- Education: University of Tennessee Stanford University Technische Universität Darmstadt
- Occupations: Professor at the Judge Business School (Cambridge University) Professor of Operations, Information and Technology at IESE Business School
- Employer: Judge Business School

= Christoph Loch =

Christoph H. Loch is a Professor of Operations, Information and Technology at IESE Business School.

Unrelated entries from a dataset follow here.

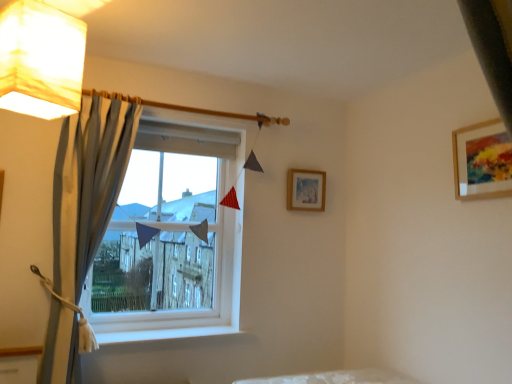 Where is `white paper lampshade at upper left`? This screenshot has height=384, width=512. white paper lampshade at upper left is located at coordinates (40, 60).

You are a GUI agent. You are given a task and a screenshot of the screen. Output one action in this format:
    pyautogui.click(x=<x>, y=<y>)
    Task: Click on the wooden picture frame at upper right, the 1th picture frame in the left-to-right sequence
    
    Given the screenshot: What is the action you would take?
    pyautogui.click(x=306, y=190)

This screenshot has width=512, height=384. What do you see at coordinates (83, 218) in the screenshot?
I see `blue striped curtain at left` at bounding box center [83, 218].

I want to click on white plastic window at center, so click(x=170, y=243).

Is blue striped curtain at left positioned with its back to wooden-framed artwork at upper right, the first picture frame when ordered from right to left?

blue striped curtain at left does not have its back to wooden-framed artwork at upper right, the first picture frame when ordered from right to left.

From the image's perspective, is blue striped curtain at left located beneath wooden-framed artwork at upper right, the first picture frame when ordered from right to left?

Yes, from the image's perspective, blue striped curtain at left is below wooden-framed artwork at upper right, the first picture frame when ordered from right to left.

Is blue striped curtain at left wider or thinner than wooden-framed artwork at upper right, the first picture frame when ordered from right to left?

Clearly, blue striped curtain at left has more width compared to wooden-framed artwork at upper right, the first picture frame when ordered from right to left.

Is blue striped curtain at left positioned far away from wooden-framed artwork at upper right, positioned as the second picture frame in left-to-right order?

Result: blue striped curtain at left is positioned a significant distance from wooden-framed artwork at upper right, positioned as the second picture frame in left-to-right order.

Between white paper lampshade at upper left and blue striped curtain at left, which one has larger width?

white paper lampshade at upper left is wider.

Is white paper lampshade at upper left positioned far away from blue striped curtain at left?

white paper lampshade at upper left is near blue striped curtain at left, not far away.

Which is behind, point (16, 42) or point (66, 298)?

The point (66, 298) is farther.

Is white paper lampshade at upper left shorter than white plastic window at center?

Indeed, white paper lampshade at upper left has a lesser height compared to white plastic window at center.

From a real-world perspective, is white paper lampshade at upper left positioned above or below white plastic window at center?

From a real-world perspective, white paper lampshade at upper left is physically above white plastic window at center.

Is white plastic window at center located within white paper lampshade at upper left?

Definitely not — white plastic window at center is not inside white paper lampshade at upper left.

Considering the points (56, 236) and (322, 210), which point is behind, point (56, 236) or point (322, 210)?

The point (322, 210) is behind.

From the blue striped curtain at left, count 1st picture frame to the right and point to it. Please provide its 2D coordinates.

[(306, 190)]

From the image's perspective, would you say blue striped curtain at left is positioned over wooden picture frame at upper right, acting as the second picture frame starting from the front?

No, from the image's perspective, blue striped curtain at left is not above wooden picture frame at upper right, acting as the second picture frame starting from the front.

In terms of size, does blue striped curtain at left appear bigger or smaller than wooden picture frame at upper right, positioned as the 2th picture frame in right-to-left order?

Considering their sizes, blue striped curtain at left takes up more space than wooden picture frame at upper right, positioned as the 2th picture frame in right-to-left order.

He was the Director (Dean) of Cambridge Judge Business School at the University of Cambridge from 2011 until 31 August 2021, when he was replaced by Professor Mauro Guillén who joined from Wharton (University of Pennsylvania). He also held a fellowship at Pembroke College. He was announced he would step down in the summer of 2021 after two mandates. Professor Loch took office on 1 September 2011, having previously held the position of GlaxoSmithKline Chaired Professor of Corporate Innovation and Professor of Technology and Operations Management at INSEAD, where he also served as Dean of the INSEAD PhD programme from 2006 to 2009. He is associate editor of the Journal of Management Science, and he serves on the editorial boards of the Journal of Engineering and Technology Management and the Journal of Research Technology Management.

Loch holds a PhD in business from the Graduate School of Business at Stanford University, an MBA from the University of Tennessee, and a Diplom-Wirtschaftsingenieur degree from the Technische Universität Darmstadt.

He is featured on the list of The Case Centre's all-time top authors list (covering 40 years) released in 2014.